● **TASK PROMPT**:
Search the listing below for the word "Clocks" and copy each line that holds it.

● **SOURCE DATA**:
——————————

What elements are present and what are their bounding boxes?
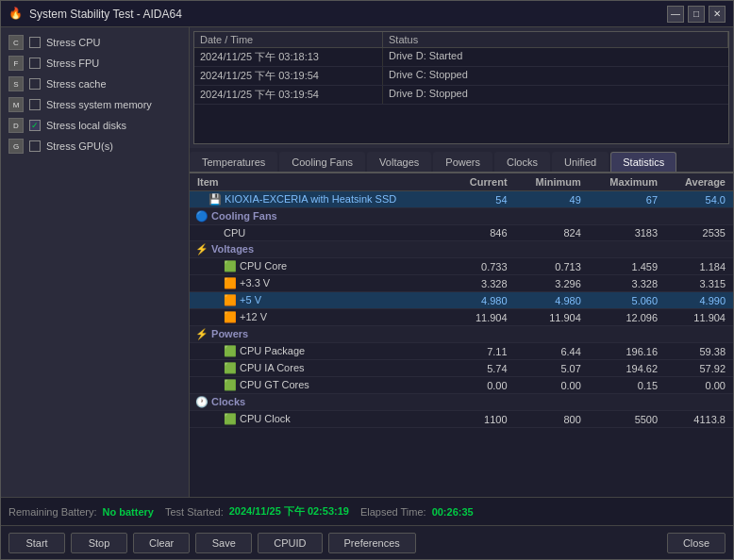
stress-cache-item: S Stress cache <box>5 74 185 93</box>
log-status-3: Drive D: Stopped <box>383 86 728 104</box>
status-bar: Remaining Battery: No battery Test Start… <box>1 497 733 525</box>
stress-fpu-checkbox[interactable] <box>29 58 41 69</box>
section-label: 🕐 Clocks <box>190 394 733 411</box>
row-minimum: 4.980 <box>515 292 589 309</box>
row-current: 54 <box>451 191 515 208</box>
row-current: 1100 <box>451 411 515 428</box>
tab-temperatures[interactable]: Temperatures <box>190 152 277 172</box>
clear-button[interactable]: Clear <box>133 533 190 553</box>
row-label: 🟩 CPU IA Cores <box>190 360 451 377</box>
row-current: 7.11 <box>451 343 515 360</box>
row-average: 57.92 <box>665 360 733 377</box>
main-window: 🔥 System Stability Test - AIDA64 — □ ✕ C… <box>0 0 734 560</box>
row-label: 🟩 CPU GT Cores <box>190 377 451 394</box>
tab-powers[interactable]: Powers <box>433 152 492 172</box>
row-maximum: 196.16 <box>589 343 665 360</box>
stress-memory-checkbox[interactable] <box>29 99 41 110</box>
disk-icon: D <box>8 118 24 133</box>
elapsed-label: Elapsed Time: <box>360 506 426 518</box>
log-status-1: Drive D: Started <box>383 48 728 66</box>
row-minimum: 0.713 <box>515 258 589 275</box>
tab-unified[interactable]: Unified <box>552 152 609 172</box>
row-maximum: 12.096 <box>589 309 665 326</box>
stress-gpu-checkbox[interactable] <box>29 140 41 152</box>
row-average: 0.00 <box>665 377 733 394</box>
stress-gpu-item: G Stress GPU(s) <box>5 137 185 156</box>
stress-memory-label: Stress system memory <box>46 99 152 110</box>
section-label: 🔵 Cooling Fans <box>190 208 733 225</box>
main-content: C Stress CPU F Stress FPU S Stress cache… <box>1 27 733 497</box>
start-button[interactable]: Start <box>8 533 65 553</box>
row-maximum: 5500 <box>589 411 665 428</box>
table-row: 🕐 Clocks <box>190 394 733 411</box>
row-average: 1.184 <box>665 258 733 275</box>
log-row-1: 2024/11/25 下午 03:18:13 Drive D: Started <box>194 48 728 67</box>
row-current: 5.74 <box>451 360 515 377</box>
row-maximum: 67 <box>589 191 665 208</box>
preferences-button[interactable]: Preferences <box>328 533 416 553</box>
col-average: Average <box>665 173 733 191</box>
right-panel: Date / Time Status 2024/11/25 下午 03:18:1… <box>190 27 733 497</box>
col-current: Current <box>451 173 515 191</box>
row-minimum: 3.296 <box>515 275 589 292</box>
table-row: 🟧 +3.3 V 3.328 3.296 3.328 3.315 <box>190 275 733 292</box>
close-button[interactable]: Close <box>667 533 726 553</box>
tab-clocks[interactable]: Clocks <box>494 152 550 172</box>
fpu-icon: F <box>8 56 24 71</box>
cpuid-button[interactable]: CPUID <box>258 533 322 553</box>
row-minimum: 11.904 <box>515 309 589 326</box>
left-panel: C Stress CPU F Stress FPU S Stress cache… <box>1 27 190 497</box>
table-row: 💾 KIOXIA-EXCERIA with Heatsink SSD 54 49… <box>190 191 733 208</box>
tab-statistics[interactable]: Statistics <box>610 152 676 172</box>
row-minimum: 0.00 <box>515 377 589 394</box>
tab-voltages[interactable]: Voltages <box>367 152 431 172</box>
log-row-3: 2024/11/25 下午 03:19:54 Drive D: Stopped <box>194 86 728 105</box>
log-col-status: Status <box>383 32 728 47</box>
data-table[interactable]: Item Current Minimum Maximum Average 💾 K… <box>190 173 733 497</box>
row-current: 4.980 <box>451 292 515 309</box>
row-label: CPU <box>190 225 451 241</box>
row-maximum: 194.62 <box>589 360 665 377</box>
row-average: 2535 <box>665 225 733 241</box>
table-row: 🟧 +5 V 4.980 4.980 5.060 4.990 <box>190 292 733 309</box>
tab-cooling-fans[interactable]: Cooling Fans <box>279 152 365 172</box>
stress-disks-item: D ✓ Stress local disks <box>5 116 185 135</box>
row-label: 💾 KIOXIA-EXCERIA with Heatsink SSD <box>190 191 451 208</box>
window-controls: — □ ✕ <box>667 6 726 23</box>
elapsed-value: 00:26:35 <box>432 506 474 518</box>
title-bar: 🔥 System Stability Test - AIDA64 — □ ✕ <box>1 1 733 27</box>
log-body[interactable]: 2024/11/25 下午 03:18:13 Drive D: Started … <box>194 48 728 143</box>
row-minimum: 49 <box>515 191 589 208</box>
section-label: ⚡ Voltages <box>190 241 733 258</box>
stress-disks-checkbox[interactable]: ✓ <box>29 120 41 131</box>
elapsed-time-status: Elapsed Time: 00:26:35 <box>360 506 474 518</box>
table-row: ⚡ Powers <box>190 326 733 343</box>
save-button[interactable]: Save <box>195 533 252 553</box>
gpu-icon: G <box>8 139 24 154</box>
maximize-button[interactable]: □ <box>688 6 705 23</box>
table-row: ⚡ Voltages <box>190 241 733 258</box>
action-bar: Start Stop Clear Save CPUID Preferences … <box>1 525 733 559</box>
table-row: 🟩 CPU Package 7.11 6.44 196.16 59.38 <box>190 343 733 360</box>
row-average: 54.0 <box>665 191 733 208</box>
close-window-button[interactable]: ✕ <box>709 6 726 23</box>
stress-fpu-item: F Stress FPU <box>5 54 185 73</box>
row-label: 🟧 +5 V <box>190 292 451 309</box>
stress-cpu-checkbox[interactable] <box>29 37 41 48</box>
row-minimum: 6.44 <box>515 343 589 360</box>
row-current: 0.733 <box>451 258 515 275</box>
row-current: 11.904 <box>451 309 515 326</box>
stop-button[interactable]: Stop <box>71 533 127 553</box>
test-started-value: 2024/11/25 下午 02:53:19 <box>229 504 349 519</box>
minimize-button[interactable]: — <box>667 6 684 23</box>
stress-cpu-label: Stress CPU <box>46 37 100 48</box>
app-icon: 🔥 <box>8 7 24 22</box>
row-maximum: 3183 <box>589 225 665 241</box>
row-label: 🟧 +3.3 V <box>190 275 451 292</box>
row-label: 🟩 CPU Core <box>190 258 451 275</box>
stress-cache-checkbox[interactable] <box>29 78 41 90</box>
row-current: 846 <box>451 225 515 241</box>
row-average: 11.904 <box>665 309 733 326</box>
test-started-status: Test Started: 2024/11/25 下午 02:53:19 <box>165 504 349 519</box>
log-datetime-1: 2024/11/25 下午 03:18:13 <box>194 48 383 66</box>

——————————

● **WRITTEN SOLUTION**:
section-label: 🕐 Clocks <box>190 394 733 411</box>
table-row: 🕐 Clocks <box>190 394 733 411</box>
tab-clocks[interactable]: Clocks <box>494 152 550 172</box>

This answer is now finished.